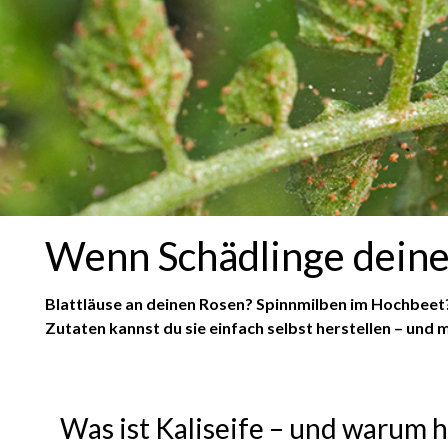
Wenn Schädlinge deine 
Blattläuse an deinen Rosen? Spinnmilben im Hochbeet?
Zutaten kannst du sie einfach selbst herstellen – un
Was ist Kaliseife – und warum hi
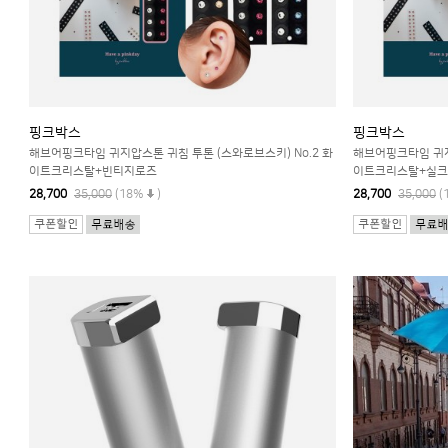
핑크박스
핑크박스
해브어핑크타임 귀지압스톤 귀침 투톤 (스와로브스키) No.2 화
해브어핑크타임 귀지
이트크리스탈+빈티지로즈
이트크리스탈+실크
28,700
35,000
(18%
)
28,700
35,000
(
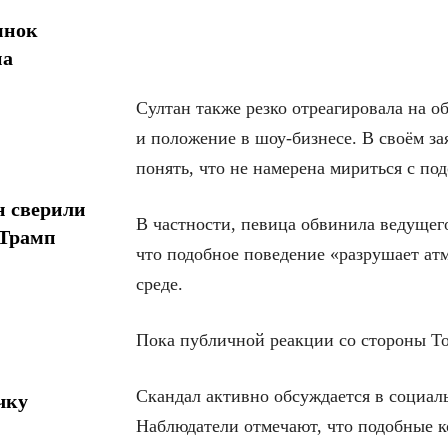
ынок
на
Султан также резко отреагировала на о
и положение в шоу-бизнесе. В своём за
понять, что не намерена мириться с п
н сверили
В частности, певица обвинила ведущего
 Трамп
что подобное поведение «разрушает ат
среде.
Пока публичной реакции со стороны То
Скандал активно обсуждается в социал
чку
Наблюдатели отмечают, что подобные к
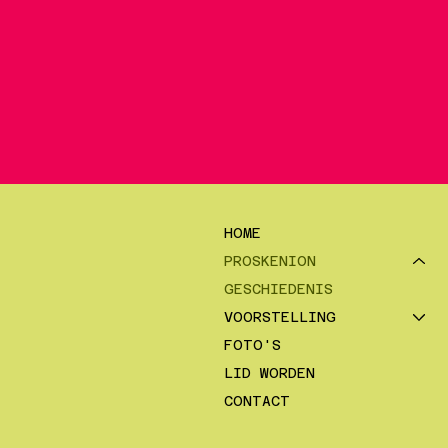
HOME
PROSKENION
GESCHIEDENIS
VOORSTELLING
FOTO'S
LID WORDEN
CONTACT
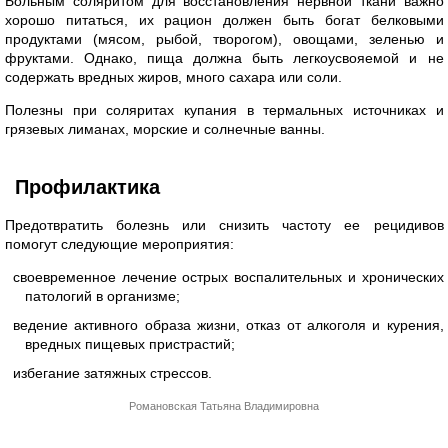
Больным соляритом для восстановления нервной ткани важно
хорошо питаться, их рацион должен быть богат белковыми
продуктами (мясом, рыбой, творогом), овощами, зеленью и
фруктами. Однако, пища должна быть легкоусвояемой и не
содержать вредных жиров, много сахара или соли.
Полезны при соляритах купания в термальных источниках и
грязевых лиманах, морские и солнечные ванны.
Профилактика
Предотвратить болезнь или снизить частоту ее рецидивов
помогут следующие мероприятия:
своевременное лечение острых воспалительных и хронических
патологий в организме;
ведение активного образа жизни, отказ от алкоголя и курения,
вредных пищевых пристрастий;
избегание затяжных стрессов.
Романовская Татьяна Владимировна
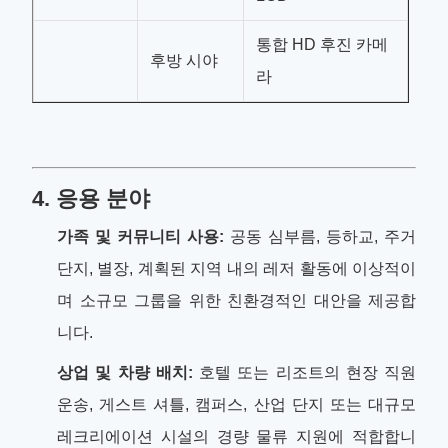
통합 HD 후진 카메
후방 시야
라
4. 응용 분야
가족 및 커뮤니티 사용:
공동 심부름, 등하교, 주거
단지, 별장, 계획된 지역 내의 레저 활동에 이상적이
며 소규모 그룹을 위한 친환경적인 대안을 제공합
니다.
상업 및 차량 배치:
호텔 또는 리조트의 현장 직원
운송, 게스트 셔틀, 캠퍼스, 산업 단지 또는 대규모
레크리에이션 시설의 경량 물류 지원에 적합합니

☆ ☆ ☆

- _Problem to work on_: Working through the records, copy each line in which the word "вредных" appears.

- _Your response_:
содержать вредных жиров, много сахара или соли.
вредных пищевых пристрастий;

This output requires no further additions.